She is the first African official and the first woman to hold the job.
Nigeria’s Ngozi Okonjo-Iweala was appointed Monday to head the leading international trade body as it seeks to to resolve disagreements over how it decides cases involving billions in sales and thousands of jobs.
Ms Okonjo-Iweala, 66, was appointed director-general of the World Trade Organization by representatives of the 164 member countries, according to a statement from the body.

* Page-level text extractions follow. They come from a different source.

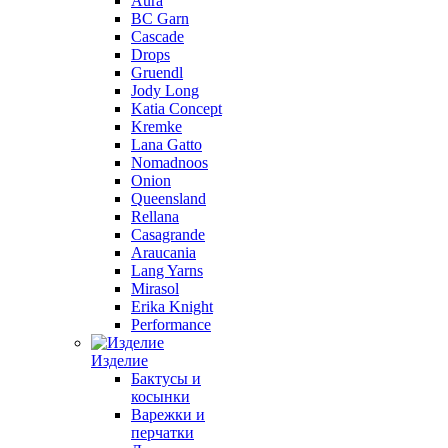
Aura
BC Garn
Cascade
Drops
Gruendl
Jody Long
Katia Concept
Kremke
Lana Gatto
Nomadnoos
Onion
Queensland
Rellana
Casagrande
Araucania
Lang Yarns
Mirasol
Erika Knight
Performance
Изделие
Бактусы и
косынки
Варежки и
перчатки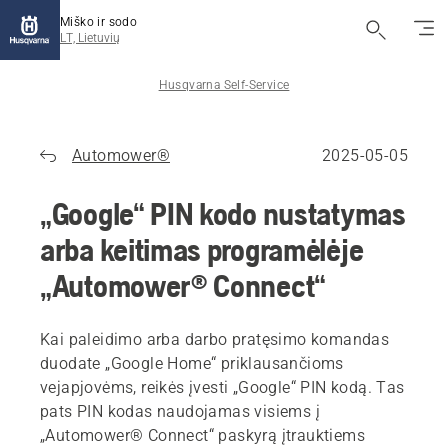
Miško ir sodo
LT, Lietuvių
Husqvarna Self-Service
Automower®
2025-05-05
„Google“ PIN kodo nustatymas
arba keitimas programėlėje
„Automower® Connect“
Kai
paleidimo
arba
darbo pratęsimo
komandas
duodate „Google Home“ priklausančioms
vejapjovėms, reikės įvesti „Google“ PIN kodą. Tas
pats PIN kodas naudojamas visiems į
„Automower® Connect“ paskyrą įtrauktiems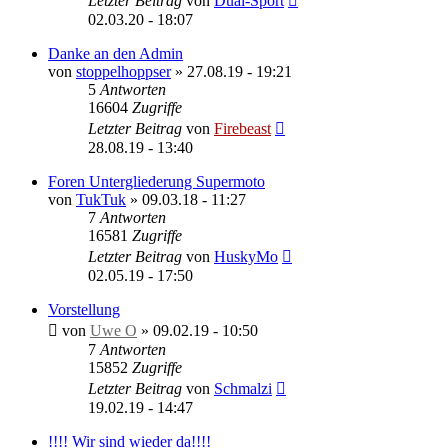
Letzter Beitrag
von
Dual-Sport
02.03.20 - 18:07
Danke an den Admin
von
stoppelhoppser
»
27.08.19 - 19:21
5
Antworten
16604
Zugriffe
Letzter Beitrag
von
Firebeast
28.08.19 - 13:40
Foren Untergliederung Supermoto
von
TukTuk
»
09.03.18 - 11:27
7
Antworten
16581
Zugriffe
Letzter Beitrag
von
HuskyMo
02.05.19 - 17:50
Vorstellung
von
Uwe O
»
09.02.19 - 10:50
7
Antworten
15852
Zugriffe
Letzter Beitrag
von
Schmalzi
19.02.19 - 14:47
!!!! Wir sind wieder da!!!!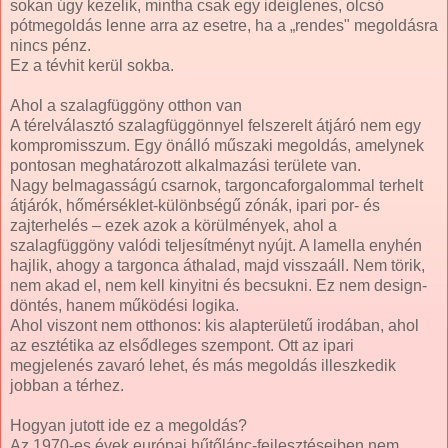
sokan úgy kezelik, mintha csak egy ideiglenes, olcsó
pótmegoldás lenne arra az esetre, ha a „rendes" megoldásra
nincs pénz.
Ez a tévhit kerül sokba.
Ahol a szalagfüggöny otthon van
A térelválasztó szalagfüggönnyel felszerelt átjáró nem egy
kompromisszum. Egy önálló műszaki megoldás, amelynek
pontosan meghatározott alkalmazási területe van.
Nagy belmagasságú csarnok, targoncaforgalommal terhelt
átjárók, hőmérséklet-különbségű zónák, ipari por- és
zajterhelés – ezek azok a körülmények, ahol a
szalagfüggöny valódi teljesítményt nyújt. A lamella enyhén
hajlik, ahogy a targonca áthalad, majd visszaáll. Nem törik,
nem akad el, nem kell kinyitni és becsukni. Ez nem design-
döntés, hanem működési logika.
Ahol viszont nem otthonos: kis alapterületű irodában, ahol
az esztétika az elsődleges szempont. Ott az ipari
megjelenés zavaró lehet, és más megoldás illeszkedik
jobban a térhez.
Hogyan jutott ide ez a megoldás?
Az 1970-es évek európai hűtőlánc-fejlesztéseiben nem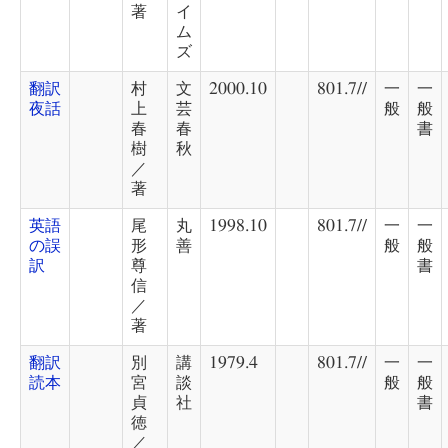
著
イ
ム
ズ
翻訳
村
文
2000.10
801.7//
一
一
夜話
上
芸
般
般
春
春
書
樹
秋
／
著
英語
尾
丸
1998.10
801.7//
一
一
の誤
形
善
般
般
訳
尊
書
信
／
著
翻訳
別
講
1979.4
801.7//
一
一
読本
宮
談
般
般
貞
社
書
徳
／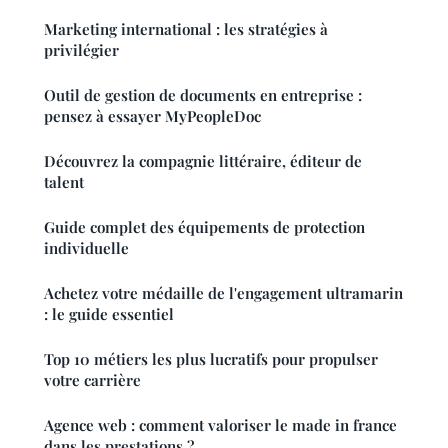
Marketing international : les stratégies à
privilégier
Outil de gestion de documents en entreprise :
pensez à essayer MyPeopleDoc
Découvrez la compagnie littéraire, éditeur de
talent
Guide complet des équipements de protection
individuelle
Achetez votre médaille de l'engagement ultramarin
: le guide essentiel
Top 10 métiers les plus lucratifs pour propulser
votre carrière
Agence web : comment valoriser le made in france
dans les prestations ?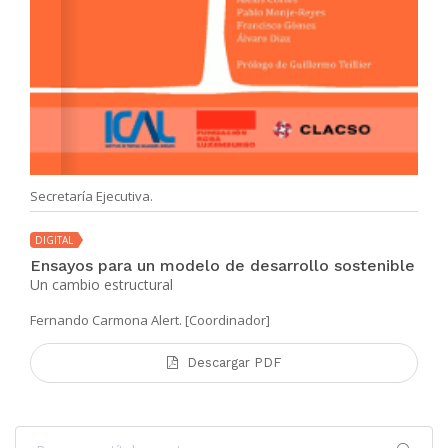
Secretaría Ejecutiva.
DIGITAL
Ensayos para un modelo de desarrollo sostenible
Un cambio estructural
Fernando Carmona Alert. [Coordinador]
Descargar PDF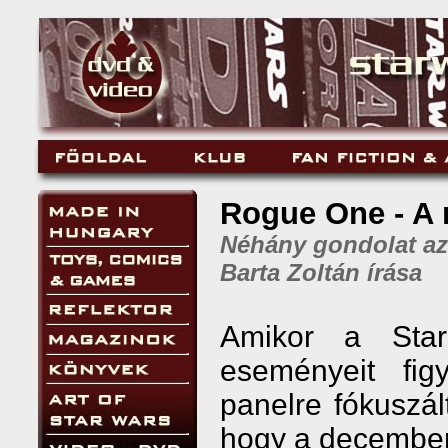
Rogue One - A r
Néhány gondolat az 
Barta Zoltán írása
Amikor a Star
eseményeit fi
panelre fókusz
hogy a decemberb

She said in a statement that her first priority would be quickly addressing the economic and health consequences of the COVID-19 pandemic and to “implement the policy responses we need to get the global economy going again.”
"Our organization faces a great many challenges but working together we can collectively make the WTO stronger, more agile and better adapted to the realities of today,” she said.

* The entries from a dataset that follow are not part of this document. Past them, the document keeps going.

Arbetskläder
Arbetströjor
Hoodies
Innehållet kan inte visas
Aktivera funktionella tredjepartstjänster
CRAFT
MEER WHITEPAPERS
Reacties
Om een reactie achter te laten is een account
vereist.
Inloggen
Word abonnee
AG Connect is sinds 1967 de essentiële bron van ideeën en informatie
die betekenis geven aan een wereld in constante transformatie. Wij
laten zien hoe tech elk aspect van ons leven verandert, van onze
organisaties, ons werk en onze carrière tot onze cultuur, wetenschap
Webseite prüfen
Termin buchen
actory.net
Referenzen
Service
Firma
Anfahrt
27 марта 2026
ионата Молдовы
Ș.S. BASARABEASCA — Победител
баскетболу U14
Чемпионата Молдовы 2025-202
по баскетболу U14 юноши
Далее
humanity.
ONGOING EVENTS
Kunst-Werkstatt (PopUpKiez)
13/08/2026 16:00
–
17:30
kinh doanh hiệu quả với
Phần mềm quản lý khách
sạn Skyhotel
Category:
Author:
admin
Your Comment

The appointment came after new U.S. President Joe Biden endorsed her candidacy, which had been blocked by former President Donald Trump.

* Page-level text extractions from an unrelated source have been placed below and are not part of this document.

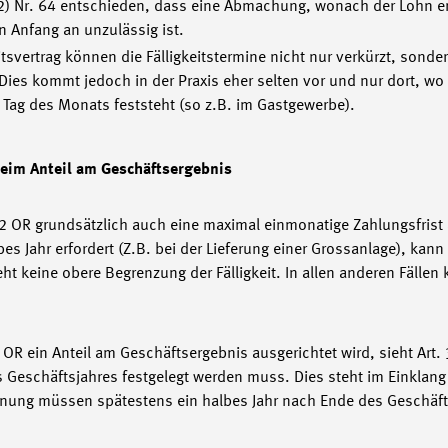
2) Nr. 64 entschieden, dass eine Abmachung, wonach der Lohn er
 Anfang an unzulässig ist.
svertrag können die Fälligkeitstermine nicht nur verkürzt, sonder
Dies kommt jedoch in der Praxis eher selten vor und nur dort, w
 Tag des Monats feststeht (so z.B. im Gastgewerbe).
beim Anteil am Geschäftsergebnis
. 2 OR grundsätzlich auch eine maximal einmonatige Zahlungsfris
s Jahr erfordert (Z.B. bei der Lieferung einer Grossanlage), kann 
eht keine obere Begrenzung der Fälligkeit. In allen anderen Fällen 
R ein Anteil am Geschäftsergebnis ausgerichtet wird, sieht Art.
 Geschäftsjahres festgelegt werden muss. Dies steht im Einklang
hnung müssen spätestens ein halbes Jahr nach Ende des Geschäft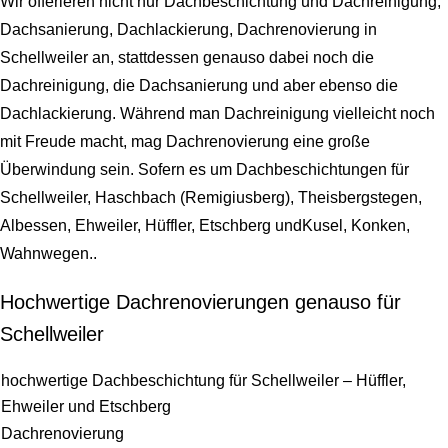
Wir offerieren nicht nur Dachbeschichtung und Dachreinigung,
Dachsanierung, Dachlackierung, Dachrenovierung in
Schellweiler an, stattdessen genauso dabei noch die
Dachreinigung, die Dachsanierung und aber ebenso die
Dachlackierung. Während man Dachreinigung vielleicht noch
mit Freude macht, mag Dachrenovierung eine große
Überwindung sein. Sofern es um Dachbeschichtungen für
Schellweiler, Haschbach (Remigiusberg), Theisbergstegen,
Albessen, Ehweiler, Hüffler, Etschberg undKusel, Konken,
Wahnwegen..
Hochwertige Dachrenovierungen genauso für
Schellweiler
hochwertige Dachbeschichtung für Schellweiler – Hüffler,
Ehweiler und Etschberg
Dachrenovierung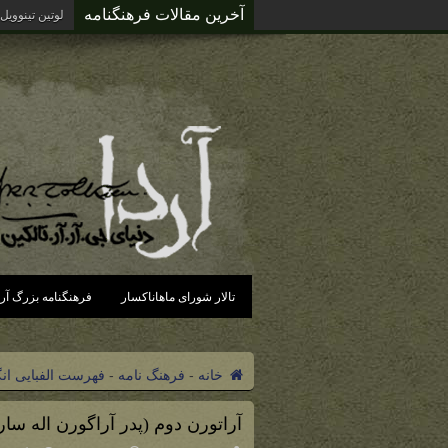
آخرین مقالات فرهنگنامه
لوتین تینوویل
تالار شورای ماهاناکسار
فرهنگنامه بزرگ آرد
خانه
-
فرهنگ نامه
-
فهرست الفبایی ان
آراتورن دوم (پدر آراگورن اله سار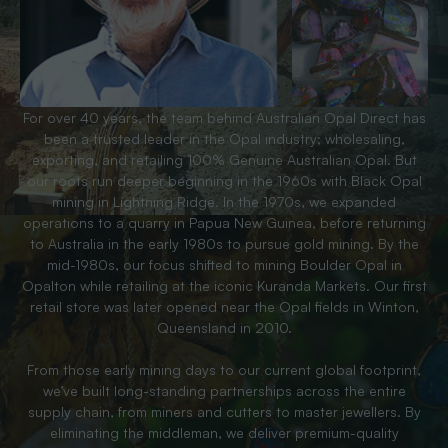
For over 40 years, the team behind Australian Opal Direct has
been a trusted leader in the Opal industry; wholesaling,
exporting, and retailing 100% Genuine Australian Opal. But
our roots run deeper beginning in the 1960s with Black Opal
mining in Lightning Ridge. In the 1970s, we expanded
operations to a quarry in Papua New Guinea, before returning
to Australia in the early 1980s to pursue gold mining. By the
mid-1980s, our focus shifted to mining Boulder Opal in
Opalton while retailing at the iconic Kuranda Markets. Our first
retail store was later opened near the Opal fields in Winton,
Queensland in 2010.
From those early mining days to our current global footprint,
we’ve built long-standing partnerships across the entire
supply chain, from miners and cutters to master jewellers. By
eliminating the middleman, we deliver premium-quality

Mr Biden’s move was a step toward his aim of supporting more cooperative approaches to international problems after Trump’s “America first” approach that launched multiple trade disputes.
But unblocking the appointment is only the start in dealing with trade disputes launched by Mr Trump, and in resolving U.S. concerns about the WTO that date to the Obama administration. The U.S. had blocked the appointment of new judges to the WTO’s appellate body, essentially freezing its ability to resolve extended and complex trade disputes.
The U.S. government has argued that the trade organization is slow-moving and bureaucratic, ill-equipped to handle the problems posed by China’s state-dominated economy and unduly restrictive on U.S. attempts to impose sanctions on countries that unfairly subsidize their companies or export at unusually low prices.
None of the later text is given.